Não é catastrofismo delirante, é puro senso de realidade e atenção aos fatos empíricos: o Cerrado e toda sua estonteante diversidade está indo pro ralo, e nós com ele.

No país que é líder global no uso de agrotóxicos, onde cada cidadão consome 5 litros de veneno ao ano, estamos trucidando biodiversidade para substituí-la por monoculturas focadas no mercado estrangeiro.

Estamos deixando áreas de preservação ambiental serem invadidas pelos interesses de mineradoras, empreiteiras e hidrelétricas. Estamos testemunhando incêndios criminosos que alastram um fogo destruidor como represália pela expansão de parques devotados ao ecoturismo e à ampliação da consciência ambiental.

Estamos diante de uma alternativa similar à proposta por Rosa Luxemburgo (e Castoriadis) entre socialismo ou barbárieou mantemos o Cerrado vivo, ou tempos muito bárbaros virão, com água escassa, solos desérticos, migrações em massa, climate wars…

Um exemplo é a estrada que liga Brasília à Chapada dos Veadeiros: ela está tomada pelos mega-empreendimentos do agronegócio, e esses fazendeiros endinheirados são especialistas em ecocídio.

O extermínio da vida original do território é muitas vezes um crime sem volta, uma dilapidação de um bem que deveria, caso não fôssemos tão irresponsáveis, ser legado aos que ainda não nasceram (são preceitos básicos daquele livro de filosofia ainda tão pouco estudado, compreendido e praticado por nós: O Princípio Responsabilidade de Hans Jonas).

A riqueza inestimável da fauna e flora do Cerrado brasileiro é sacrificada para que possamos vender soja transgênica que alimentará porcos e vacas na China. Bichos escravos da indústria da carne (assistam Meat the Truth, Cowspiracy Earthlings), ainda necessitados daquela Libertação Animal de que fala o filósofo Peter Singer, animais cujas existências repletas de horror, sofrimento e agonia são tratados como commodities, produtos a serem consumida pelas centenas de milhões de carnívoros do planeta (enquanto isso, o vegetarianismo segue menos disseminado do que precisaríamos para salvar o planeta das hecatombes que já não podemos evitar).
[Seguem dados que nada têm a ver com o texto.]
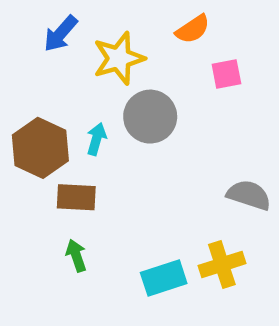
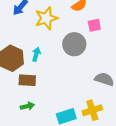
gray circle: (150, 117) -> (74, 44), moved
green arrow: (76, 256) -> (27, 106), turned 96

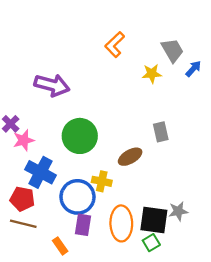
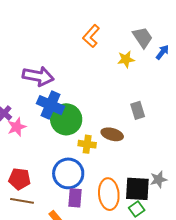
brown ellipse: (130, 157) -> (112, 134), turned 50
blue cross: (41, 172) -> (51, 105), moved
yellow cross: (102, 181) -> (87, 144), moved

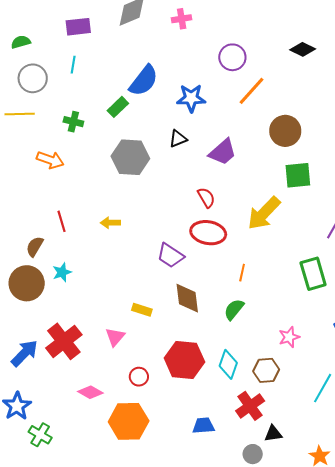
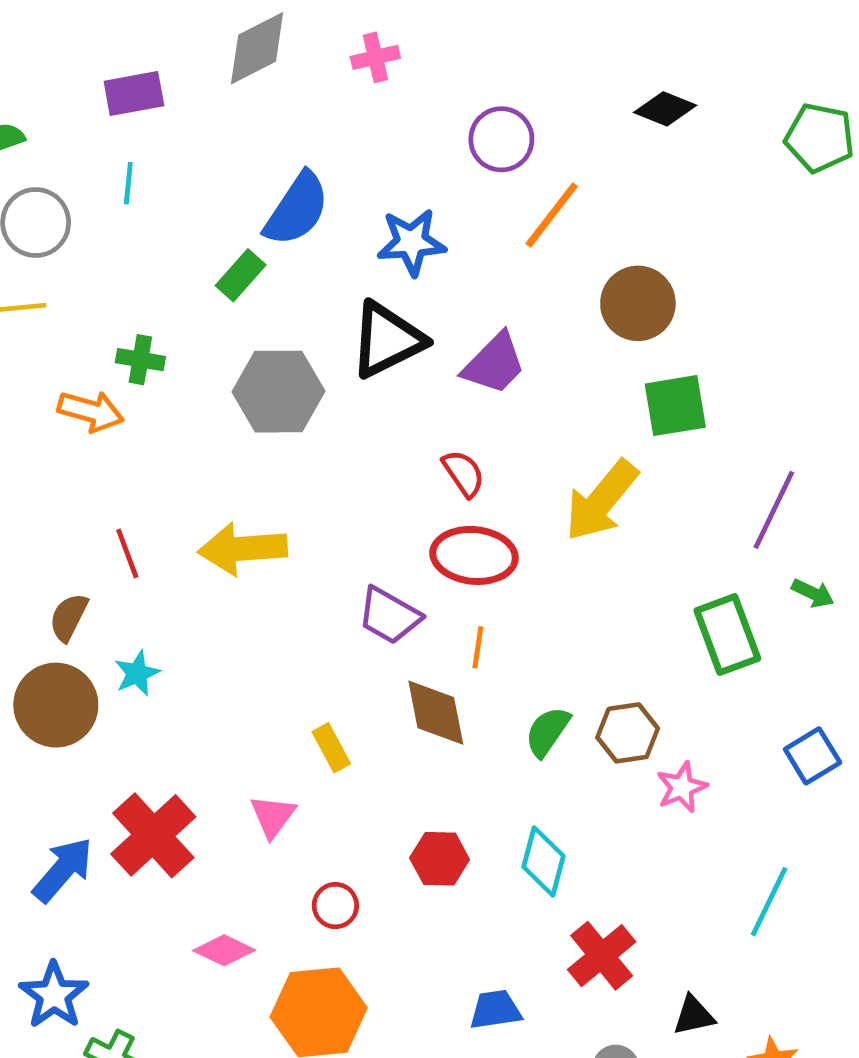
green cross: (73, 122) -> (140, 360), moved
black triangle: (178, 139) -> (387, 340), size x1.8
yellow arrow: (110, 223) -> (243, 549), size x1.8
orange line: (242, 273) -> (478, 647), moved
yellow rectangle: (142, 310) -> (331, 748), turned 48
red hexagon: (184, 360) -> (440, 859), size x0.6
brown hexagon: (266, 370) -> (628, 733), moved
black triangle: (273, 434) -> (694, 1016), moved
Os lordes do agrobiz, especialistas em desmatamento, mestres da cegueira imediatista, fascinados com lucros a curto prazo mas desatentos em relação às necessidades de futuras gerações, estão fabricando a encarnação da distopia: um mundo onde este Ser tão velho, o Cerrado com seus mais de 40 milhões de anos nas costas, é irreversivelmente tratorado pelo avanço inclemente do “Progresso Modernizador”.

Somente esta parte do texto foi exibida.